Exciton-phonon coupling induces new pathway for ultrafast intralayer-to-interlayer exciton transition and interlayer charge transfer in WS2-MoS2 heterostructure: a first-principles study

TL;DR

This study uses first-principles calculations to reveal how exciton-phonon interactions enable ultrafast charge transfer and new transfer pathways in WS2-MoS2 heterostructures, advancing understanding of their optoelectronic dynamics.

Contribution

It introduces a first-principles approach that explicitly includes excitons and phonons to explain ultrafast charge transfer mechanisms in 2D heterostructures, highlighting the role of exciton-phonon coupling.

Findings

Exciton-phonon interaction induces ultrafast exciton relaxation times (15-67 fs).

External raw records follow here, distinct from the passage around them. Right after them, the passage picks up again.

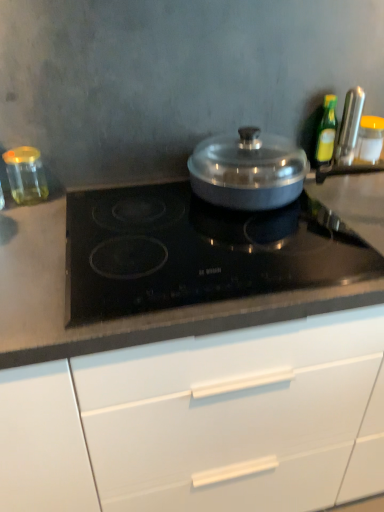 Question: Considering the relative sizes of green glass bottle at upper right, marked as the second kitchen appliance in a left-to-right arrangement, and transparent glass jar at left, the first kitchen appliance in the left-to-right sequence, in the image provided, is green glass bottle at upper right, marked as the second kitchen appliance in a left-to-right arrangement, shorter than transparent glass jar at left, the first kitchen appliance in the left-to-right sequence,?

Choices:
 (A) yes
 (B) no

Answer: (B)

Question: From the image's perspective, is green glass bottle at upper right, positioned as the 3th kitchen appliance in right-to-left order, located beneath transparent glass jar at left, the first kitchen appliance in the left-to-right sequence?

Choices:
 (A) yes
 (B) no

Answer: (B)

Question: Is green glass bottle at upper right, positioned as the 3th kitchen appliance in right-to-left order, closer to the viewer compared to transparent glass jar at left, the first kitchen appliance in the left-to-right sequence?

Choices:
 (A) no
 (B) yes

Answer: (A)

Question: Could you tell me if green glass bottle at upper right, marked as the second kitchen appliance in a left-to-right arrangement, is turned towards transparent glass jar at left, the first kitchen appliance in the left-to-right sequence?

Choices:
 (A) yes
 (B) no

Answer: (B)

Question: Does green glass bottle at upper right, positioned as the 3th kitchen appliance in right-to-left order, appear on the right side of transparent glass jar at left, the first kitchen appliance in the left-to-right sequence?

Choices:
 (A) yes
 (B) no

Answer: (A)

Question: Considering the relative sizes of green glass bottle at upper right, marked as the second kitchen appliance in a left-to-right arrangement, and transparent glass jar at left, arranged as the fourth kitchen appliance when viewed from the right, in the image provided, is green glass bottle at upper right, marked as the second kitchen appliance in a left-to-right arrangement, smaller than transparent glass jar at left, arranged as the fourth kitchen appliance when viewed from the right,?

Choices:
 (A) no
 (B) yes

Answer: (B)

Question: From a real-world perspective, is transparent glass jar at left, arranged as the fourth kitchen appliance when viewed from the right, on white matte cabinet at center?

Choices:
 (A) yes
 (B) no

Answer: (A)

Question: Can you confirm if transparent glass jar at left, the first kitchen appliance in the left-to-right sequence, is positioned to the right of white matte cabinet at center?

Choices:
 (A) yes
 (B) no

Answer: (B)

Question: Can you confirm if transparent glass jar at left, arranged as the fourth kitchen appliance when viewed from the right, is shorter than white matte cabinet at center?

Choices:
 (A) yes
 (B) no

Answer: (A)

Question: Could you tell me if transparent glass jar at left, the first kitchen appliance in the left-to-right sequence, is turned towards white matte cabinet at center?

Electron-hole correlations enable novel charge transfer pathways.

Results are consistent with experimental charge transfer times.

Abstract

Despite the weak, van-der-Waals interlayer coupling, photoinduced charge transfer vertically across atomically thin interfaces can occur within surprisingly fast, sub-50fs timescales. Early theoretical understanding of the charge transfer is based on a noninteracting picture, neglecting excitonic effects that dominate the optical properties of such materials. Here, we employ an ab initio many-body perturbation theory approach which explicitly accounts for the excitons and phonons in the heterostructure. Our large-scale first-principles calculations directly probe the role of exciton-phonon coupling in the charge dynamics of the WS$_2$/MoS$_2$ heterobilayer. We find that the exciton-phonon interaction induced relaxation time of photo-excited excitons at the $K$ valley of MoS$_2$ and WS$_2$ is 67 fs and 15 fs at 300 K, respectively, which sets a lower bound to the intralayer-to-interlayer exciton transfer time and is consistent with experiment reports. We further show that electron-hole correlations facilitate novel transfer pathways which are otherwise inaccessible to non-interacting electrons and holes.